Detailed Description of the Invention

[0001]

BACKGROUND OF THE INVENTION 1. Field of the Invention The present invention relates to a pen input information processing device in which a display device and a coordinate detection tablet are arranged in an overlapping manner.

[0002]

2. Description of the Related Art Generally, in an information processing apparatus equipped with a pen as one of input means, an input device called a tablet or a digitizer is used to input pen point coordinates designated by the pen. Currently, there are various coordinate detection methods used for tablets. Typical methods are (1) resistive film method (or pressure sensitive method), (2) electromagnetic induction method, and (3) electrostatic method. There is a coupling method, which is generally put into practical use.

Each of the tablets using each method has its own characteristics. (2) In the electromagnetic induction method, the tablet is located below the display device (LCD device) and the display on the liquid crystal surface is obstructed by the tablet. It is a method that is often used for pen input information devices because it has no cord, the pen can be made cordless, and the coordinate detection accuracy is higher than other methods.

Hereinafter, (2) a tablet using an electromagnetic induction system will be described. The principle of the electromagnetic induction method is shown in FIG. The electromagnetic induction method is realized by a structure in which a high frequency source 1a and a transmitting coil 1b are built in a pen 1 and a plurality of sensor coils 2 are installed on a tablet surface. A magnetic field is generated by flowing a high frequency from the pen 1 to the built-in coil 1b by the high frequency source 1a. This magnetic field produces an electric current in the sensor coil 2 installed on the tablet surface.

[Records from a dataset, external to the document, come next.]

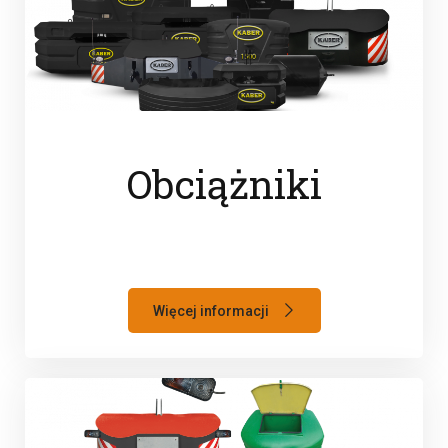
Obciążniki
Więcej informacji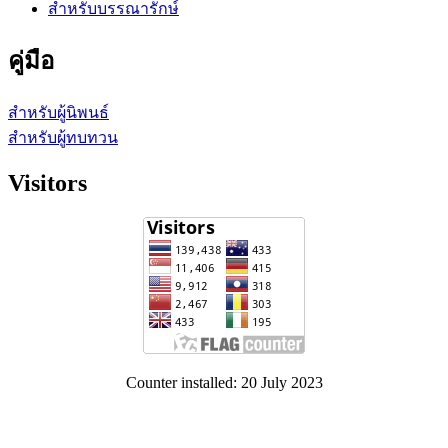
สำหรับบรรณารักษ์
คู่มือ
สำหรับผู้นิพนธ์
สำหรับผู้ทบทวน
Visitors
Counter installed: 20 July 2023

The value of the current generated in the sensor coil 2 is
The sensor coil 2 installed in a place close to the pen 1 having a strong magnetic field has a large size, and the sensor coil 2 installed in a place far from the pen 1 having a weak magnetic field has a small size.

The currents detected by the sensor coils 2 by the coil switching circuit 3 are sequentially sent to the receiving circuit 4, and the coordinate position of the pen tip is determined from the magnitude relation of the current values. Coordinate detection is performed for X coordinate and Y coordinate, respectively.
This is performed for each direction of coordinates, and the value of the XY coordinates is set as the coordinate value of the pen tip.

In FIG. 8, one direction (X direction) is used to explain the principle.
Only the three sensor coils 2 are shown in the figure, but in reality, many coils are arranged corresponding to the display screen size or in order to improve the detection accuracy.
Similar coils are also arranged in the direction. Further, in order to further improve the coordinate detection accuracy, the sensor coils 2 may be arranged in an overlapping manner as shown in FIG.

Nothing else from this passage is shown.